Sunday, April 29th, 2012

This year our target is 10 Webster says

September 2, 2010 by admin  
Filed under Entertainment

“This year our target is 10,” Webster says.A DigitalCity fellow, Sam Harrison, 26, is achieving some success with his company Animmersion, which offers virtual reality as well as animation. “We bring in mentors to take them the next step to develop their business plan.” Companies that get to this stage can find a home in the incubation unit In 2004-05, the DigitalCity Fellows created nine companies. “This enables us to nurture their talent and find out if they are able to work on an award-winning animation or another idea,” says Janice Webster, DigitalCity’s project director. The film, Emily and the Baba Yaga, based on a Russian folk tale, had strong characterisation and was meticulously made, the judges said.One way the university has been holding on to some of its most talented staff and students is through its DigitalCity Fellow programme Last year Teesside had 49 fellows. A film by two lecturers at the university won an international award for best animated film of 2005, beating the Wallace and Gromit blockbuster, The Curse of the Were-Rabbit. When I met him, Fencott was about to take off for an international electronic entertainment exhibition in Los Angeles, where he was hoping to sell his unique piece of kit.But it is not just in computer games that Teesside is experiencing success. Fencott hired a graduate student at Teesside to help him, and for 18 months has been building a sophisticated piece of software in his office in the incubation unit.

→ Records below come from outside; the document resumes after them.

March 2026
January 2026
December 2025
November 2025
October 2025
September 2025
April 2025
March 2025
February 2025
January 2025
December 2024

“Having a business that would provide jobs for us was as big as my ambition got, but now our aim is to become a major player in the computer games industry.”Strange Agency was given £4,700 to develop its idea by the university’s Enterprise Development Programme and was then lent a further £90,000 by a venture capital company. Strange Agency is run by Clive Fencott, who came to the university to do a PhD and ended up spinning out an enterprise to test and assess computer games. Strange Agency has eight staff (three part-time).”It never occurred to me that this would make lots of money,” Fencott says. “We are trying to generate a knowledge economy in the North-east of England, including in rural areas.”The success of one company suggests that Teesside should be on its way to creating a busy hub of activity by 2010. Nisai employs about 40 Teesside graduates.”If the economy of the area grows and it’s an attractive place to come to, that’s going to have an indirect effect on recruitment and the health of the university generally – and it contributes to social wellbeing,” Smith says. In Hyderabad, they would train staff only to find them pinched by other companies.

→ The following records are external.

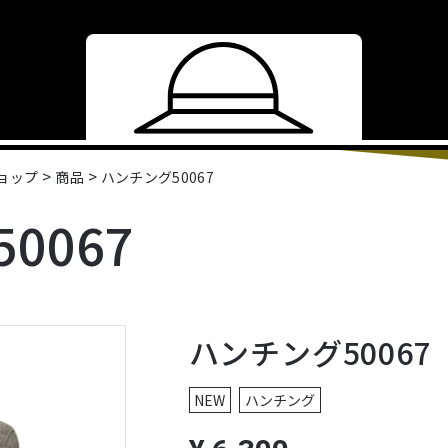
>
>
ショップ
商品
ハンチング50067
0067
ハンチング50067
NEW
ハンチング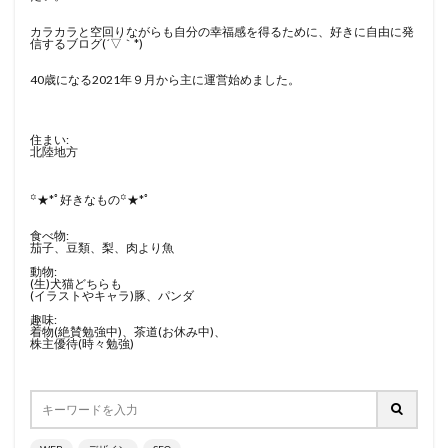
カラカラと空回りながらも自分の幸福感を得るために、好きに自由に発
信するブログ(´▽｀*)
40歳になる2021年９月から主に運営始めました。
住まい:
北陸地方
꙳★*ﾟ好きなもの꙳★*ﾟ
食べ物:
茄子、豆類、梨、肉より魚
動物:
(生)犬猫どちらも
(イラストやキャラ)豚、パンダ
趣味:
着物(絶賛勉強中)、茶道(お休み中)、
株主優待(時々勉強)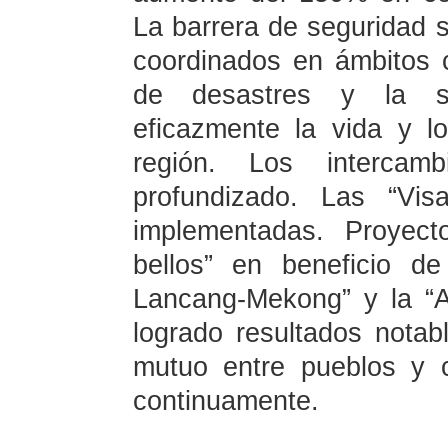
La barrera de seguridad 
coordinados en ámbitos 
de desastres y la sa
eficazmente la vida y l
región. Los interca
profundizado. Las “Vi
implementadas. Proyect
bellos” en beneficio d
Lancang-Mekong” y la “A
logrado resultados notab
mutuo entre pueblos y ci
continuamente.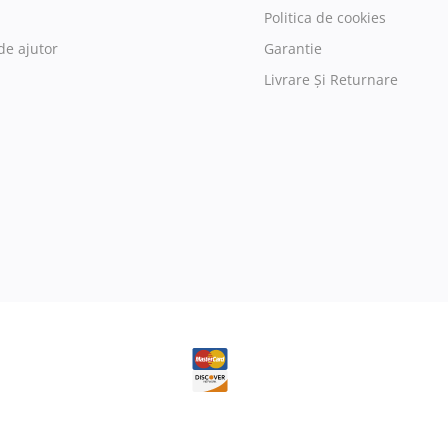
Politica de cookies
de ajutor
Garantie
Livrare Și Returnare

Nisai, a digital-based learning company that concentrates on helping people who are excluded from learning, such as those who are ill and bedridden, has relocated to Teesside from Hyderabad in India to tap the local graduate market. It is also expected that the cluster of companies will attract businesses and graduates to the region.That’s already happening. Until now, Teesside alumni have hared off down the M1 to jobs in London. The hope is that, with a digital hotspot in Middlesbrough, students will stay. “Middlesbrough was built on enterprise and came into existence because iron ore was found in the Cleveland Hills and the Durham coalfield was nearby. Now we have to find new ways to exist and compete in the modern world.”One motive in creating DigitalCity was to retain graduates in the area.

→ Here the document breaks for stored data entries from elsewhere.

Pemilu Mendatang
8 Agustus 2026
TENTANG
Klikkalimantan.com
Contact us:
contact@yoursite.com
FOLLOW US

Funded with European and Regional Development Agency money, it contains a number of digital enterprises, including Seed Animation, Amazing Interactives and Yuzu, which specialises in web design. The idea is that these companies will relocate to DigitalCity when it is ready and they are strong enough.For decades, the Americans have seen higher education institutions as engines of growth for local economies. That is now happening in Britain, as universities such as Teesside, egged on by the Government and regional agencies, take on a more energetic role in economic wellbeing.”As a university, we do research that’s about generating new ideas, but we also should be putting those ideas to use to create an economic base to fill the gaps left by shipbuilding, ICI and the like,” says Professor Mike Smith, deputy vice-chancellor. For some time now, students interested in computer games and animation have been flocking to its niche courses. The university has set up an incubation unit in a former Victorian school on campus that houses spin-out companies. And it will offer computing students suites for computer animation, computer-game art, design and programming, visualisation, graphics programming and digital music.It all capitalises on a strength Teesside University has been nurturing.